Interfaces exist to enable interaction.
Interfaces exist to enable interaction between humans and our world. [...] The act of designing interfaces is not Art. Interfaces are not monuments unto themselves. Interfaces do a job and their effectiveness can be measured.
One underappreciated aspect of LLMs is how they'll (likely) start a new era of interfaces — similar to what GUIs and the mouse did back in the '80s — breaking one of the last barriers in human-to-computer interaction: The continuous-discrete mismatch.

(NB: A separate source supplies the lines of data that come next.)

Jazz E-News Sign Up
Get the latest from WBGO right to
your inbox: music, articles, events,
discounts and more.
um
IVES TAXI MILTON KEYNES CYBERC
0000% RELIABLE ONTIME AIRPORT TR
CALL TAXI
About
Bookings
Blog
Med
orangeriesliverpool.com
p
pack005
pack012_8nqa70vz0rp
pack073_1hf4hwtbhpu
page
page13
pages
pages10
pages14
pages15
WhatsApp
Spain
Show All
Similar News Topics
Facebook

The continuous-discrete mismatch
Humans naturally communicate in a fluid, continuous language — our everyday spoken words. This is problematic because computers are discrete machines that communicate only in discrete languages.
This fundamental difference creates a mismatch that forces us to adapt whenever we want to interact with a computer, often creating friction that makes using these system slower & harder. We can become accostumed to communicating in discrete languages and, over time, make the friction smaller. However, there will always be a learning curve.

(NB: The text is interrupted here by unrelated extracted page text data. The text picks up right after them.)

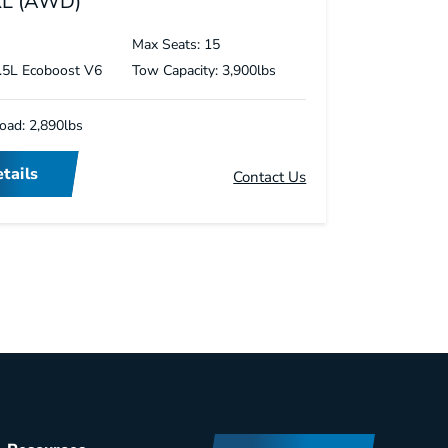
XL (AWD)
s
Max Seats: 15
3.5L Ecoboost V6
Tow Capacity: 3,900lbs
oad: 2,890lbs
tails
Contact Us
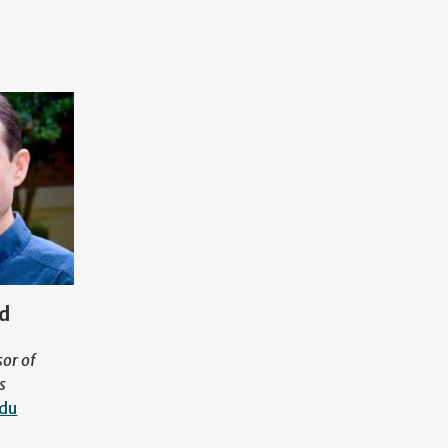
ad
sor of
s
edu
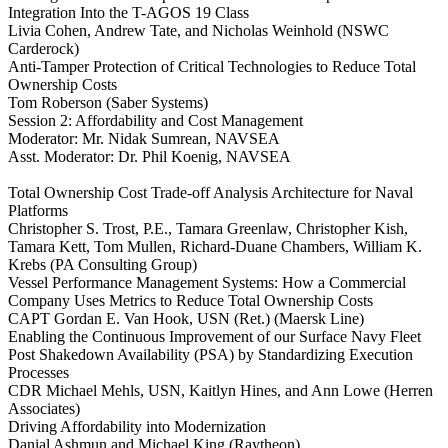
Integration Into the T-AGOS 19 Class
Livia Cohen, Andrew Tate, and Nicholas Weinhold (NSWC
Carderock)
Anti-Tamper Protection of Critical Technologies to Reduce Total
Ownership Costs
Tom Roberson (Saber Systems)
Session 2: Affordability and Cost Management
Moderator: Mr. Nidak Sumrean, NAVSEA
Asst. Moderator: Dr. Phil Koenig, NAVSEA
Total Ownership Cost Trade-off Analysis Architecture for Naval
Platforms
Christopher S. Trost, P.E., Tamara Greenlaw, Christopher Kish,
Tamara Kett, Tom Mullen, Richard-Duane Chambers, William K.
Krebs (PA Consulting Group)
Vessel Performance Management Systems: How a Commercial
Company Uses Metrics to Reduce Total Ownership Costs
CAPT Gordan E. Van Hook, USN (Ret.) (Maersk Line)
Enabling the Continuous Improvement of our Surface Navy Fleet
Post Shakedown Availability (PSA) by Standardizing Execution
Processes
CDR Michael Mehls, USN, Kaitlyn Hines, and Ann Lowe (Herren
Associates)
Driving Affordability into Modernization
Danial Ashmun and Michael King (Raytheon)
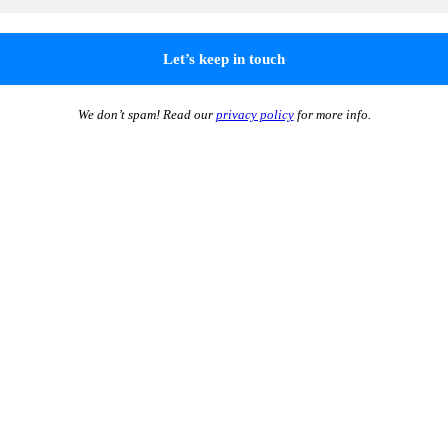
We don’t spam! Read our
privacy policy
for more info.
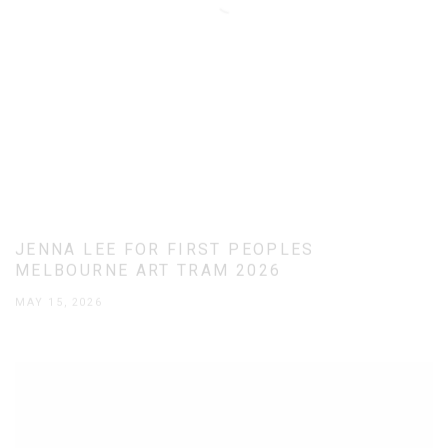
JENNA LEE FOR FIRST PEOPLES
MELBOURNE ART TRAM 2026
MAY 15, 2026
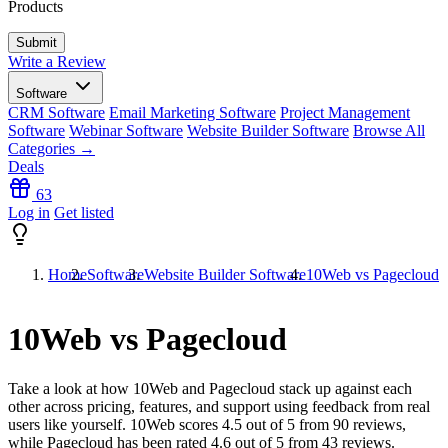
Products
Write a Review
Software
CRM Software
Email Marketing Software
Project Management
Software
Webinar Software
Website Builder Software
Browse All
Categories →
Deals
63
Log in
Get listed
Home
Software
Website Builder Software
10Web vs Pagecloud
10Web vs Pagecloud
Take a look at how
10Web
and
Pagecloud
stack up against each
other across pricing, features, and support using feedback from real
users like yourself. 10Web scores
4.5
out of 5 from
90
reviews,
while Pagecloud has been rated
4.6
out of 5 from
43
reviews.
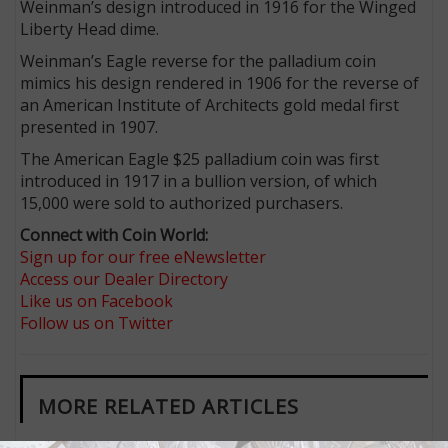
Weinman’s design introduced in 1916 for the Winged
Liberty Head dime.
Weinman’s Eagle reverse for the palladium coin
mimics his design rendered in 1906 for the reverse of
an American Institute of Architects gold medal first
presented in 1907.
The American Eagle $25 palladium coin was first
introduced in 1917 in a bullion version, of which
15,000 were sold to authorized purchasers.
Connect with Coin World:
Sign up for our free eNewsletter
Access our Dealer Directory
Like us on Facebook
Follow us on Twitter
MORE RELATED ARTICLES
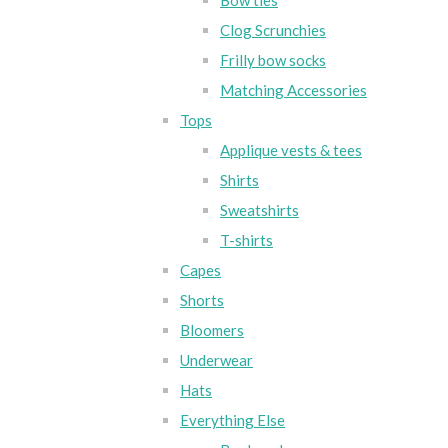
Bow ties
Clog Scrunchies
Frilly bow socks
Matching Accessories
Tops
Applique vests & tees
Shirts
Sweatshirts
T-shirts
Capes
Shorts
Bloomers
Underwear
Hats
Everything Else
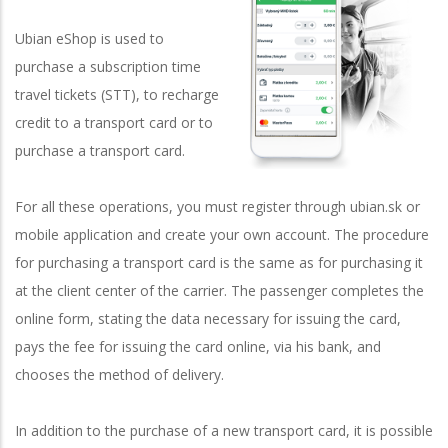
Ubian eShop is used to
purchase a subscription time
travel tickets (STT), to recharge
credit to a transport card or to
purchase a transport card.
For all these operations, you must register through ubian.sk or
mobile application and create your own account. The procedure
for purchasing a transport card is the same as for purchasing it
at the client center of the carrier. The passenger completes the
online form, stating the data necessary for issuing the card,
pays the fee for issuing the card online, via his bank, and
chooses the method of delivery.
In addition to the purchase of a new transport card, it is possible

For instance, this becomes clear whenever people are learning how to use a computers and they say things like "Why can't it do X? It's so simple.". In reality, it's not that the computer can't do X, rather, it's the person that can't properly communicate with the system in order for it to do X.
There is a communication problem in human-to-computer interactions. There's no denying it.
For years, the solution to this was "get used to it". Our interfaces should strive to create the least amount of friction possible, but there was just no better solution to this — until now. Thankfully, LLMs exist now.
LLMs as translators
Since LLMs can understand the continuous nature of human language, I suggest we use them as translators:
Human language —> LLM understands the user's intent —> LLM chooses a discrete action in the system based on the user's intent.
Where the discrete action
is the computer doing something, such as:
- Buying a plane ticket;
- Displaying the best possible interface for that given task, e.g.: user wants to check a stock price, so let's show a stock ticker.
I call this: dynamic UI.
Dynamic UIs
A true dynamic UI is one where the system understands the user's intention and create the best UI for the given context on-the-fly.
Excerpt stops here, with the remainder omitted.